Exercise instructions: Repeat word for word the lines starting at the one with "Output each element" and ending at the final line of the material, both ends included; omit pictures.
"""
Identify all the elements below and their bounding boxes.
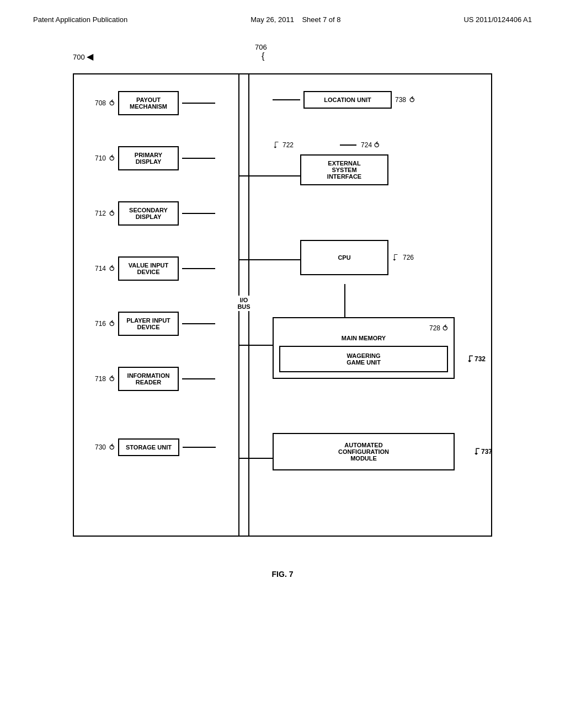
- connector-cpu: [239, 259, 300, 260]
- component-payout-mechanism: 708 ⥀ PAYOUTMECHANISM: [85, 91, 215, 115]
- connector-cpu-to-mm: [344, 284, 345, 317]
- component-secondary-display: 712 ⥀ SECONDARYDISPLAY: [85, 201, 215, 226]
- label-722-area: ⮦ 722 724 ⥀: [273, 141, 380, 149]
- connector-738-h: [273, 99, 300, 100]
- box-secondary-display: SECONDARYDISPLAY: [118, 201, 179, 226]
- box-wagering-game-unit: WAGERINGGAME UNIT ⮦ 732: [279, 346, 448, 372]
- io-bus-label: I/O BUS: [228, 296, 259, 311]
- label-737: 737: [481, 448, 492, 456]
- component-location-unit: LOCATION UNIT 738 ⥀: [273, 91, 415, 109]
- connector-718: [182, 378, 215, 379]
- component-value-input: 714 ⥀ VALUE INPUTDEVICE: [85, 256, 215, 281]
- main-memory-title: MAIN MEMORY: [279, 335, 448, 341]
- figure-caption: FIG. 7: [0, 570, 565, 579]
- date-sheet: May 26, 2011 Sheet 7 of 8: [250, 15, 340, 24]
- box-cpu: CPU: [300, 240, 388, 275]
- io-bus-container: I/O BUS: [228, 74, 259, 536]
- label-714: 714: [85, 265, 106, 272]
- box-external-system: EXTERNALSYSTEMINTERFACE: [300, 154, 388, 185]
- box-location-unit: LOCATION UNIT: [303, 91, 392, 109]
- patent-header: Patent Application Publication May 26, 2…: [0, 0, 565, 29]
- box-primary-display: PRIMARYDISPLAY: [118, 146, 179, 170]
- label-718: 718: [85, 375, 106, 383]
- label-738: 738: [395, 96, 406, 104]
- component-cpu: CPU ⮦ 726: [300, 240, 414, 275]
- label-722: 722: [282, 141, 294, 149]
- component-info-reader: 718 ⥀ INFORMATIONREADER: [85, 367, 215, 391]
- connector-708: [182, 103, 215, 104]
- label-732: 732: [475, 355, 486, 363]
- label-710: 710: [85, 154, 106, 162]
- connector-716: [182, 323, 215, 324]
- component-auto-config: AUTOMATEDCONFIGURATIONMODULE ⮦ 737: [273, 433, 455, 470]
- connector-acm: [239, 458, 273, 459]
- connector-712: [182, 213, 215, 214]
- diagram-area: 700 ◀ 706 { I/O BUS 708 ⥀ PAYOUTMECHANIS…: [0, 29, 565, 537]
- patent-number: US 2011/0124406 A1: [463, 15, 532, 24]
- label-716: 716: [85, 320, 106, 328]
- label-706: 706: [255, 43, 267, 51]
- component-external-system: EXTERNALSYSTEMINTERFACE: [300, 154, 388, 185]
- box-player-input: PLAYER INPUTDEVICE: [118, 312, 179, 336]
- connector-mm: [239, 345, 273, 346]
- connector-710: [182, 158, 215, 159]
- label-712: 712: [85, 210, 106, 217]
- connector-esi: [239, 175, 300, 176]
- connector-730: [183, 447, 216, 448]
- label-730: 730: [85, 443, 106, 451]
- box-storage-unit: STORAGE UNIT: [118, 438, 179, 456]
- outer-diagram-box: I/O BUS 708 ⥀ PAYOUTMECHANISM 710 ⥀ PRIM…: [73, 73, 492, 537]
- connector-714: [182, 268, 215, 269]
- label-726: 726: [403, 254, 414, 261]
- label-706-bracket: {: [262, 51, 264, 61]
- box-value-input: VALUE INPUTDEVICE: [118, 256, 179, 281]
- label-708: 708: [85, 99, 106, 107]
- component-primary-display: 710 ⥀ PRIMARYDISPLAY: [85, 146, 215, 170]
- box-payout-mechanism: PAYOUTMECHANISM: [118, 91, 179, 115]
- box-info-reader: INFORMATIONREADER: [118, 367, 179, 391]
- label-700: 700 ◀: [73, 51, 93, 62]
- label-724: 724: [361, 141, 372, 149]
- publication-label: Patent Application Publication: [33, 15, 127, 24]
- component-storage-unit: 730 ⥀ STORAGE UNIT: [85, 438, 216, 456]
- label-728: 728: [429, 324, 440, 332]
- component-main-memory: 728 ⥀ MAIN MEMORY WAGERINGGAME UNIT ⮦ 73…: [273, 317, 455, 379]
- component-player-input: 716 ⥀ PLAYER INPUTDEVICE: [85, 312, 215, 336]
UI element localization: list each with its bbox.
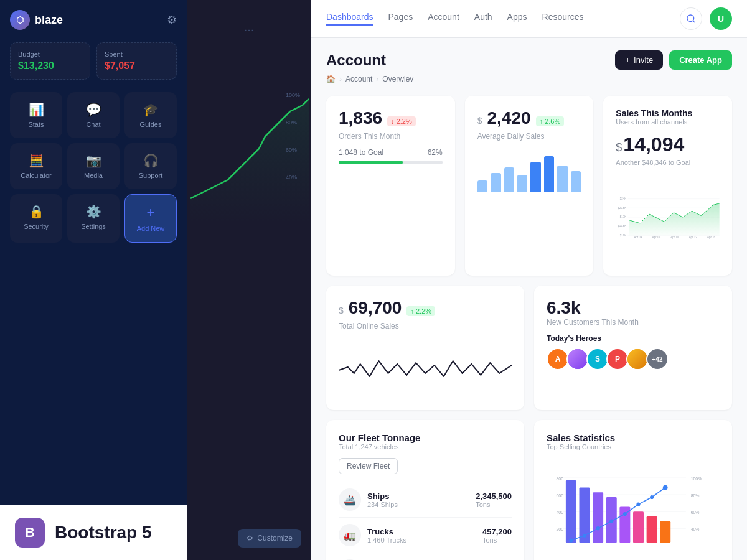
sidebar-item-guides[interactable]: 🎓 Guides [125,92,177,138]
bar-2 [491,173,500,192]
trucks-value: 457,200 [482,527,512,536]
top-nav: Dashboards Pages Account Auth Apps Resou… [311,0,747,38]
sales-month-title: Sales This Months [616,108,720,118]
heroes-title: Today's Heroes [547,334,720,343]
sidebar-item-media[interactable]: 📷 Media [67,143,120,189]
sidebar-item-security[interactable]: 🔒 Security [10,194,62,243]
sales-sub-text: Another $48,346 to Goal [616,159,720,166]
content-area: Dashboards Pages Account Auth Apps Resou… [311,0,747,560]
bar-country-1 [566,480,576,543]
sidebar-item-add-new[interactable]: + Add New [125,194,177,243]
new-customers-card: 6.3k New Customers This Month Today's He… [534,286,732,410]
page-header: Account + Invite Create App [326,50,732,70]
bar-4 [517,175,527,192]
tab-apps[interactable]: Apps [507,12,527,26]
nav-grid: 📊 Stats 💬 Chat 🎓 Guides 🧮 Calculator 📷 M… [10,92,177,243]
bootstrap-icon: B [15,518,45,548]
logo-area: ⬡ blaze [10,10,63,30]
right-dots: ··· [197,22,301,37]
sales-big-value: 14,094 [623,133,684,156]
bootstrap-badge: B Bootstrap 5 [0,505,187,560]
security-icon: 🔒 [29,204,44,219]
sidebar-item-settings[interactable]: ⚙️ Settings [67,194,120,243]
sidebar: ⬡ blaze ⚙ Budget $13,230 Spent $7,057 📊 … [0,0,187,560]
user-avatar[interactable]: U [710,7,732,30]
trucks-unit: Tons [482,536,512,544]
sidebar-header: ⬡ blaze ⚙ [10,10,177,30]
tab-account[interactable]: Account [428,12,459,26]
create-app-button[interactable]: Create App [669,50,732,70]
fleet-planes-row: ✈️ Planes 8 Aircrafts 1,240 Tons [339,553,512,560]
breadcrumb-account[interactable]: Account [345,75,372,83]
tab-auth[interactable]: Auth [474,12,492,26]
invite-icon: + [625,55,630,65]
online-prefix: $ [339,306,344,315]
sidebar-menu-icon[interactable]: ⚙ [167,13,177,27]
goal-pct: 62% [428,148,443,157]
svg-text:400: 400 [556,510,563,515]
ships-icon: 🚢 [339,488,361,511]
daily-sales-label: Average Daily Sales [477,132,581,141]
online-label: Total Online Sales [339,322,512,330]
chat-label: Chat [86,121,100,128]
tab-dashboards[interactable]: Dashboards [326,12,374,26]
bootstrap-label: Bootstrap 5 [55,523,152,543]
settings-label: Settings [81,223,106,230]
svg-text:200: 200 [556,527,563,531]
orders-label: Orders This Month [339,132,443,141]
search-button[interactable] [680,7,702,30]
online-value: 69,700 [349,298,402,318]
sales-prefix: $ [477,116,482,126]
trucks-sub: 1,460 Trucks [367,536,406,544]
svg-text:Apr 13: Apr 13 [689,236,698,239]
svg-text:100%: 100% [691,477,702,481]
breadcrumb-overview: Overwiev [382,75,413,83]
sales-stats-sub: Top Selling Countries [547,443,720,450]
hero-more: +42 [646,348,669,370]
top-nav-right: U [680,7,732,30]
app-name: blaze [35,14,63,27]
online-change: ↑ 2.2% [406,306,435,316]
support-icon: 🎧 [143,153,159,168]
progress-fill [339,161,403,164]
sales-chart-svg: $24K $20.5K $17K $13.5K $10K Apr 04 Apr … [616,174,720,261]
trucks-name: Trucks [367,527,406,536]
bar-chart [477,148,581,192]
daily-sales-card: $ 2,420 ↑ 2.6% Average Daily Sales [465,96,594,276]
hero-4: P [606,348,629,370]
ships-value: 2,345,500 [476,492,512,501]
sidebar-item-calculator[interactable]: 🧮 Calculator [10,143,62,189]
fleet-subtitle: Total 1,247 vehicles [339,443,512,450]
budget-label: Budget [18,50,82,58]
bar-3 [504,167,514,192]
customize-label: Customize [257,534,293,543]
media-label: Media [84,172,103,179]
invite-label: Invite [634,55,653,65]
orders-progress: 1,048 to Goal 62% [339,148,443,164]
customize-button[interactable]: ⚙ Customize [238,529,301,548]
sidebar-item-chat[interactable]: 💬 Chat [67,92,120,138]
invite-button[interactable]: + Invite [615,50,663,70]
svg-text:$17K: $17K [620,215,626,218]
stats-label: Stats [28,121,44,128]
guides-icon: 🎓 [143,102,159,117]
sidebar-item-stats[interactable]: 📊 Stats [10,92,62,138]
svg-line-1 [693,21,695,22]
chat-icon: 💬 [86,102,101,117]
svg-text:60%: 60% [691,510,700,515]
tab-pages[interactable]: Pages [388,12,413,26]
tab-resources[interactable]: Resources [542,12,584,26]
budget-value: $13,230 [18,60,82,72]
sidebar-item-support[interactable]: 🎧 Support [125,143,177,189]
orders-card: 1,836 ↓ 2.2% Orders This Month 1,048 to … [326,96,455,276]
review-fleet-button[interactable]: Review Fleet [339,458,398,474]
svg-point-34 [623,512,627,516]
daily-sales-value: 2,420 [487,108,530,128]
goal-text: 1,048 to Goal [339,148,383,157]
svg-text:80%: 80% [691,493,700,498]
main-wrapper: ··· 100% 80% 60% 40% [187,0,747,560]
svg-text:$13.5K: $13.5K [618,225,627,228]
page-title: Account [326,52,386,69]
svg-text:$20.5K: $20.5K [618,207,627,210]
sales-stats-card: Sales Statistics Top Selling Countries 8… [534,420,732,560]
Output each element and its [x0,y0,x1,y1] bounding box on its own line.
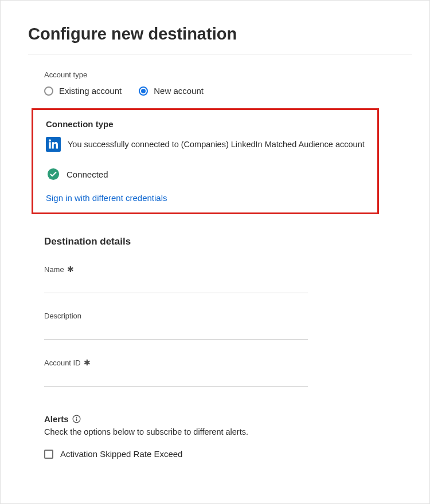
checkbox-label: Activation Skipped Rate Exceed [60,449,182,459]
signin-different-credentials-link[interactable]: Sign in with different credentials [46,193,167,203]
name-label: Name ✱ [44,265,343,274]
account-id-label: Account ID ✱ [44,358,343,367]
connection-success-row: You successfully connected to (Companies… [46,137,365,152]
svg-point-3 [76,417,77,418]
description-field: Description [44,312,343,340]
account-id-input[interactable] [44,371,308,387]
alert-activation-skipped-checkbox[interactable]: Activation Skipped Rate Exceed [44,449,412,459]
alerts-header: Alerts [44,414,412,424]
connection-type-section: Connection type You successfully connect… [32,108,379,214]
radio-label: Existing account [59,86,122,96]
alerts-section: Alerts Check the options below to subscr… [44,414,412,459]
name-field: Name ✱ [44,265,343,293]
connection-type-heading: Connection type [46,119,365,129]
page-title: Configure new destination [28,25,412,44]
configure-destination-page: Configure new destination Account type E… [0,0,430,504]
connection-status-text: Connected [67,170,108,179]
radio-existing-account[interactable]: Existing account [44,86,122,96]
radio-icon [139,86,148,96]
account-type-radio-group: Existing account New account [44,86,412,96]
radio-new-account[interactable]: New account [139,86,204,96]
connection-status-row: Connected [47,168,365,180]
check-circle-icon [47,168,60,180]
info-icon [72,415,81,423]
account-id-field: Account ID ✱ [44,358,343,387]
alerts-heading: Alerts [44,414,69,424]
radio-label: New account [154,86,204,96]
alerts-description: Check the options below to subscribe to … [44,427,412,436]
name-input[interactable] [44,277,308,293]
connection-success-text: You successfully connected to (Companies… [68,140,365,149]
divider [28,54,412,54]
account-type-label: Account type [44,70,412,79]
required-mark: ✱ [67,265,74,274]
radio-icon [44,86,53,96]
svg-rect-4 [76,418,77,421]
destination-details-heading: Destination details [44,236,343,247]
checkbox-icon [44,450,53,459]
destination-details-section: Destination details Name ✱ Description A… [44,236,343,387]
description-input[interactable] [44,324,308,340]
required-mark: ✱ [84,358,91,367]
description-label: Description [44,312,343,320]
linkedin-icon [46,137,61,152]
"""
Answer space:
Output each element and its [x0,y0,x1,y1] bounding box on its own line.
checkbox-label: Activation Skipped Rate Exceed [60,449,182,459]
signin-different-credentials-link[interactable]: Sign in with different credentials [46,193,167,203]
name-label: Name ✱ [44,265,343,274]
account-id-label: Account ID ✱ [44,358,343,367]
connection-success-row: You successfully connected to (Companies… [46,137,365,152]
svg-point-3 [76,417,77,418]
description-field: Description [44,312,343,340]
account-id-input[interactable] [44,371,308,387]
alert-activation-skipped-checkbox[interactable]: Activation Skipped Rate Exceed [44,449,412,459]
alerts-header: Alerts [44,414,412,424]
connection-type-section: Connection type You successfully connect… [32,108,379,214]
radio-label: Existing account [59,86,122,96]
alerts-section: Alerts Check the options below to subscr… [44,414,412,459]
name-field: Name ✱ [44,265,343,293]
connection-type-heading: Connection type [46,119,365,129]
page-title: Configure new destination [28,25,412,44]
configure-destination-page: Configure new destination Account type E… [0,0,430,504]
connection-status-text: Connected [67,170,108,179]
radio-existing-account[interactable]: Existing account [44,86,122,96]
radio-icon [139,86,148,96]
account-type-radio-group: Existing account New account [44,86,412,96]
radio-new-account[interactable]: New account [139,86,204,96]
connection-status-row: Connected [47,168,365,180]
check-circle-icon [47,168,60,180]
info-icon [72,415,81,423]
account-id-field: Account ID ✱ [44,358,343,387]
alerts-heading: Alerts [44,414,69,424]
radio-label: New account [154,86,204,96]
alerts-description: Check the options below to subscribe to … [44,427,412,436]
name-input[interactable] [44,277,308,293]
connection-success-text: You successfully connected to (Companies… [68,140,365,149]
divider [28,54,412,54]
account-type-label: Account type [44,70,412,79]
required-mark: ✱ [67,265,74,274]
radio-icon [44,86,53,96]
svg-rect-4 [76,418,77,421]
destination-details-heading: Destination details [44,236,343,247]
checkbox-icon [44,450,53,459]
destination-details-section: Destination details Name ✱ Description A… [44,236,343,387]
description-input[interactable] [44,324,308,340]
required-mark: ✱ [84,358,91,367]
description-label: Description [44,312,343,320]
linkedin-icon [46,137,61,152]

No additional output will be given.